Two days ago, my sister tagged me in this photo from Sunrise on Facebook:
Based around a spelling test that no teachers got a perfect score, it raised the question that maybe getting into a teaching course is too easy.
I replied to my sister, on my teaching high-horse, that I disagreed. I was a brilliant speller, spelling words like restaurant and rhinocerous in Prep (proven by the fact that my mother has kept my spelling book all these years!). My Year 3 teacher was a terrible speller. I recall her asking me constantly to help her correct my classmates spelling in their writing. When writing on the board, she would often ask for my input when spelling trickier words.
As I thought about this it got me thinking. Was she really a bad speller? Was she trying to get me to feel important or trying to extend me? Was she differentiating her teaching so that I wasn’t getting bored? I learnt a lot from that teacher – she inspired me to become a teacher. It is purely her influence on me that brought me to the idea of teaching.
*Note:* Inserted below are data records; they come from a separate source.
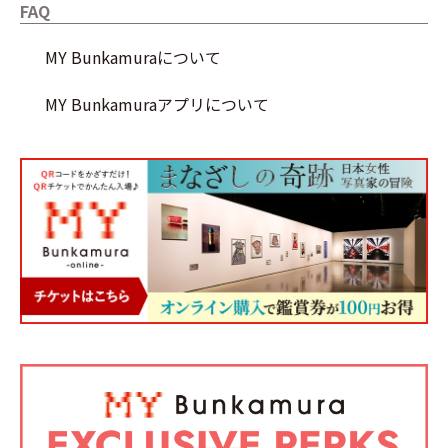
FAQ
MY Bunkamuraについて
MY Bunkamuraアプリについて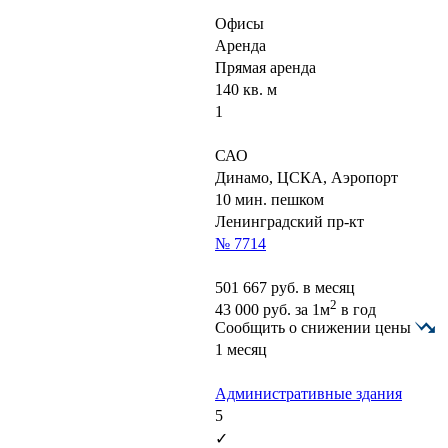
Офисы
Аренда
Прямая аренда
140 кв. м
1
САО
Динамо, ЦСКА, Аэропорт
10 мин. пешком
Ленинградский пр-кт
№ 7714
501 667
руб. в месяц
2
43 000
руб.
за 1м
в год
Сообщить о снижении цены
1 месяц
Административные здания
5
✓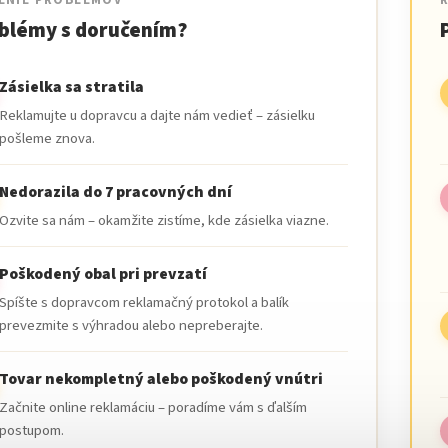
ENIE PROBLÉMOV
blémy s doručením?
Zásielka sa stratila
Reklamujte u dopravcu a dajte nám vedieť – zásielku
pošleme znova.
Nedorazila do 7 pracovných dní
Ozvite sa nám – okamžite zistíme, kde zásielka viazne.
Poškodený obal pri prevzatí
Spíšte s dopravcom reklamačný protokol a balík
prevezmite s výhradou alebo nepreberajte.
Tovar nekompletný alebo poškodený vnútri
Začnite online reklamáciu – poradíme vám s ďalším
postupom.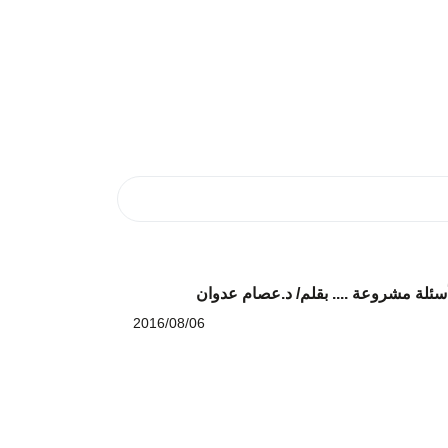
سئلة مشروعة .... بقلم/ د.عصام عدوان
2016/08/06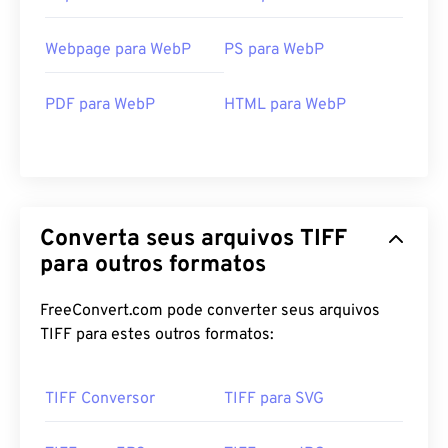
Webpage para WebP
PS para WebP
PDF para WebP
HTML para WebP
Converta seus arquivos TIFF
para outros formatos
FreeConvert.com pode converter seus arquivos
TIFF para estes outros formatos:
TIFF Conversor
TIFF para SVG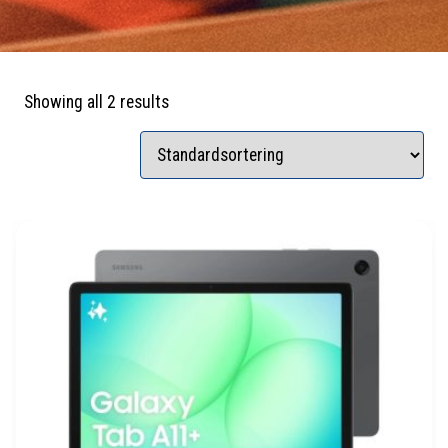
Showing all 2 results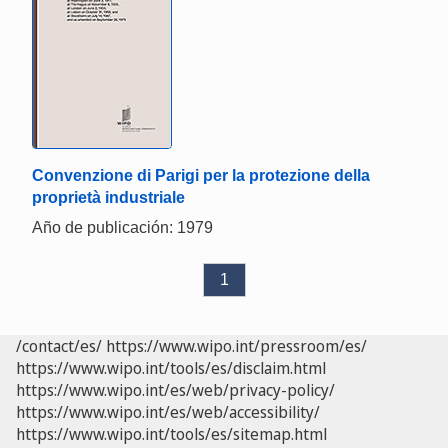
Convenzione di Parigi per la protezione della
proprietà industriale
Año de publicación: 1979
1
/contact/es/
https://www.wipo.int/pressroom/es/
https://www.wipo.int/tools/es/disclaim.html
https://www.wipo.int/es/web/privacy-policy/
https://www.wipo.int/es/web/accessibility/
https://www.wipo.int/tools/es/sitemap.html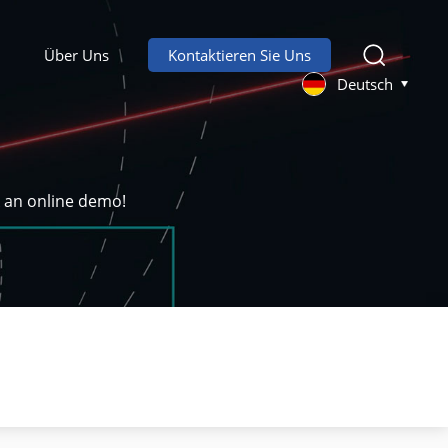
Über Uns
Kontaktieren Sie Uns
Deutsch
k an online demo!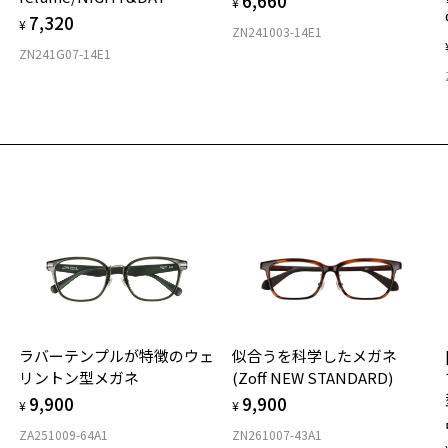
6,660
¥
7,320
¥
ZN241003-14E1
ZN241G07-14E1
ラバーテンプルが特徴のウェ
似合うを科学したメガネ
リントン型メガネ
(Zoff NEW STANDARD)
9,900
9,900
¥
¥
ZA251009-64A1
ZN261007-43A1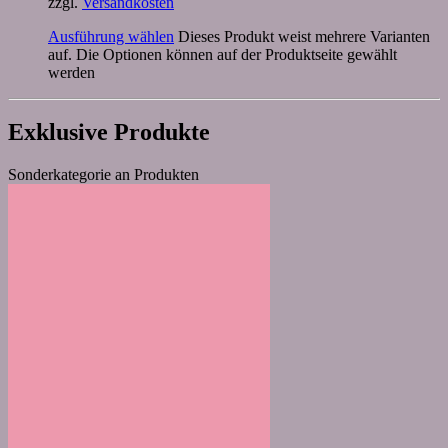
zzgl.
Versandkosten
Ausführung wählen
Dieses Produkt weist mehrere Varianten
auf. Die Optionen können auf der Produktseite gewählt
werden
Exklusive Produkte
Sonderkategorie an Produkten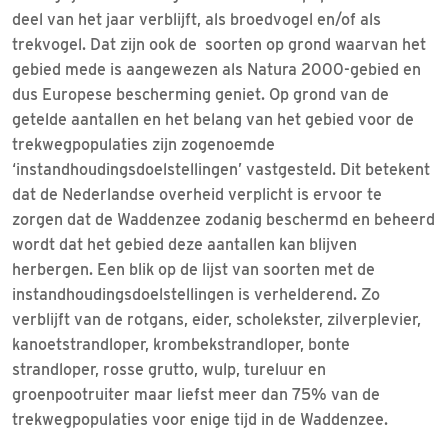
deel van het jaar verblijft, als broedvogel en/of als
trekvogel. Dat zijn ook de soorten op grond waarvan het
gebied mede is aangewezen als Natura 2000-gebied en
dus Europese bescherming geniet. Op grond van de
getelde aantallen en het belang van het gebied voor de
trekwegpopulaties zijn zogenoemde
‘instandhoudingsdoelstellingen’ vastgesteld. Dit betekent
dat de Nederlandse overheid verplicht is ervoor te
zorgen dat de Waddenzee zodanig beschermd en beheerd
wordt dat het gebied deze aantallen kan blijven
herbergen. Een blik op de lijst van soorten met de
instandhoudingsdoelstellingen is verhelderend. Zo
verblijft van de rotgans, eider, scholekster, zilverplevier,
kanoetstrandloper, krombekstrandloper, bonte
strandloper, rosse grutto, wulp, tureluur en
groenpootruiter maar liefst meer dan 75% van de
trekwegpopulaties voor enige tijd in de Waddenzee.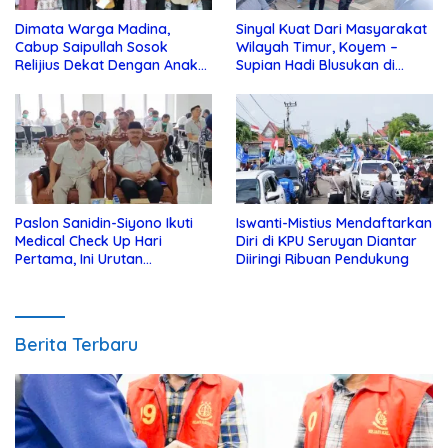
Dimata Warga Madina,
Sinyal Kuat Dari Masyarakat
Cabup Saipullah Sosok
Wilayah Timur, Koyem –
Relijius Dekat Dengan Anak
Supian Hadi Blusukan di
Yatim
Kotim
Paslon Sanidin-Siyono Ikuti
Iswanti-Mistius Mendaftarkan
Medical Check Up Hari
Diri di KPU Seruyan Diantar
Pertama, Ini Urutan
Diiringi Ribuan Pendukung
Pengecekannya
Berita Terbaru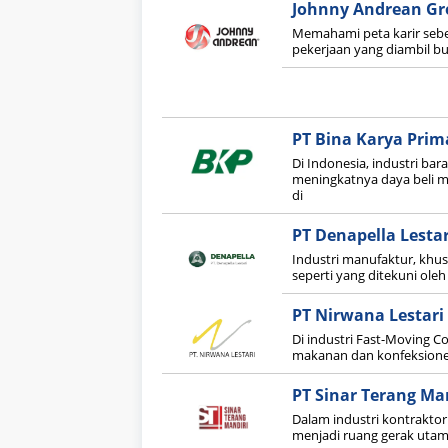
Johnny Andrean G
Memahami peta karir sebe
pekerjaan yang diambil b
PT Bina Karya Prim
Di Indonesia, industri bar
meningkatnya daya beli 
di
PT Denapella Lestar
Industri manufaktur, khus
seperti yang ditekuni oleh
PT Nirwana Lestari 
Di industri Fast-Moving 
makanan dan konfeksioneri
PT Sinar Terang Ma
Dalam industri kontrakt
menjadi ruang gerak utam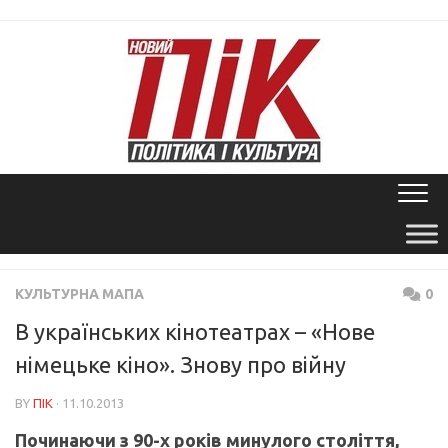
Skip
to
content
КУЛЬТУРНА МАПА
0
В українських кінотеатрах – «Нове
німецьке кіно». Знову про війну
BY
ПІК
· 11.10.2013
Починаючи з 90-х років минулого століття,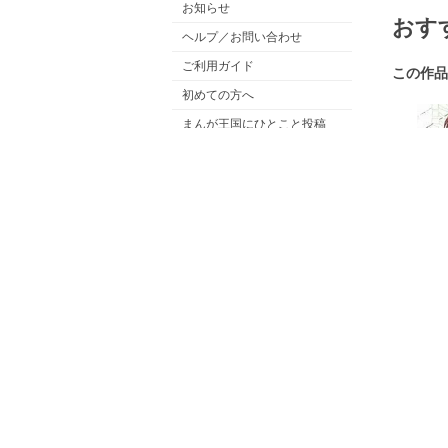
お知らせ
おす
ヘルプ／お問い合わせ
ご利用ガイド
この作品
初めての方へ
まんが王国にひとこと投稿
漫画を探す
条件で探す
テーマで探す
著者で探す
掲載雑誌で探す
キーワードで探す
ギフ
発行元で探す
みんなのまんがレポ
「
日渡早
無料漫画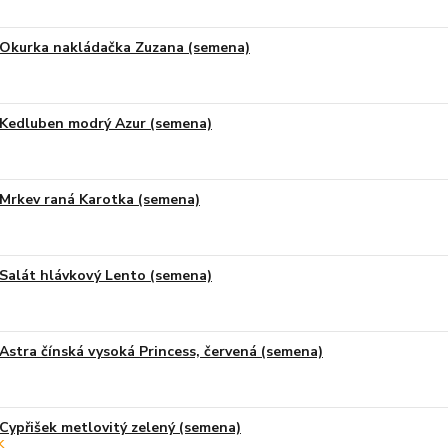
Okurka nakládačka Zuzana (semena)
Kedluben modrý Azur (semena)
Mrkev raná Karotka (semena)
Salát hlávkový Lento (semena)
Astra čínská vysoká Princess, červená (semena)
Cypřišek metlovitý zelený (semena)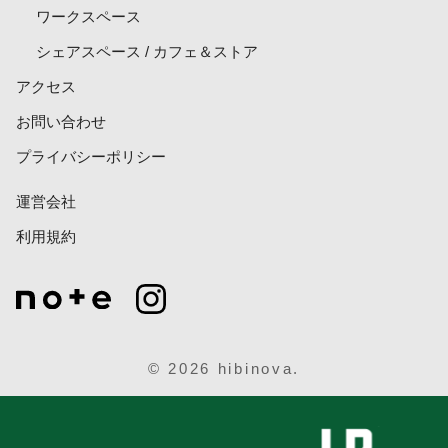
ワークスペース
シェアスペース / カフェ＆ストア
アクセス
お問い合わせ
プライバシーポリシー
運営会社
利用規約
© 2026 hibinova.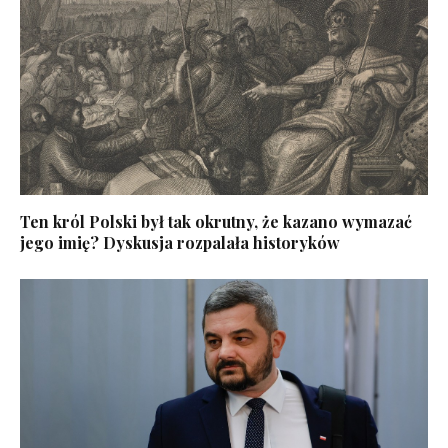
Ten król Polski był tak okrutny, że kazano wymazać
jego imię? Dyskusja rozpalała historyków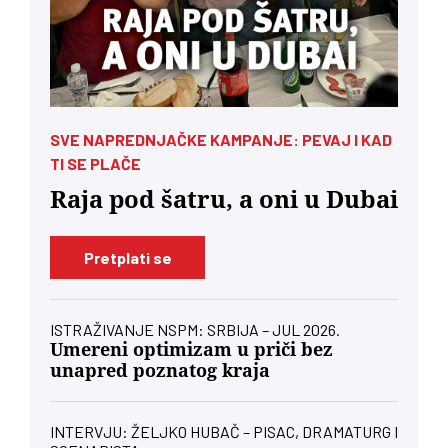
SVE NAPREDNJAČKE KAMPANJE: PEVAJ I KAD
TI SE PLAČE
Raja pod šatru, a oni u Dubai
Pretplati se
ISTRAŽIVANJE NSPM: SRBIJA – JUL 2026.
Umereni optimizam u priči bez
unapred poznatog kraja
INTERVJU: ŽELJKO HUBAČ – PISAC, DRAMATURG I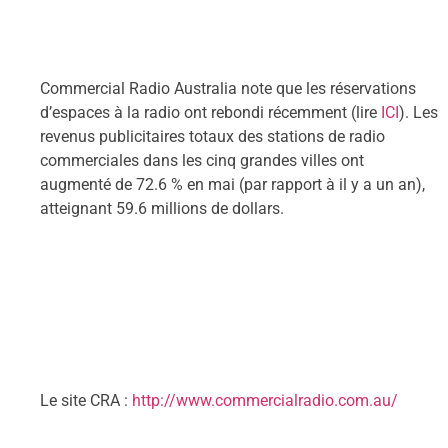
Commercial Radio Australia note que les réservations
d’espaces à la radio ont rebondi récemment (lire
ICI
). Les
revenus publicitaires totaux des stations de radio
commerciales dans les cinq grandes villes ont
augmenté de 72.6 % en mai (par rapport à il y a un an),
atteignant 59.6 millions de dollars.
Le site CRA :
http://www.commercialradio.com.au/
English is a really hard language, even for those for whom it is their native tongue. Why are we judging the ability of teachers based on one area of learning? I couldn’t guarantee that I could get all of the words right on that test, nor am I sure that I would pass a test on division and fractions.
Sure, spelling is important. Despite this, there are other factors that influence a teacher’s ability – how about their nurturing disposition? Their passion to make a difference? Their love of children and learning?
So what if a teacher is a poor speller? What is important is that the students are still learning.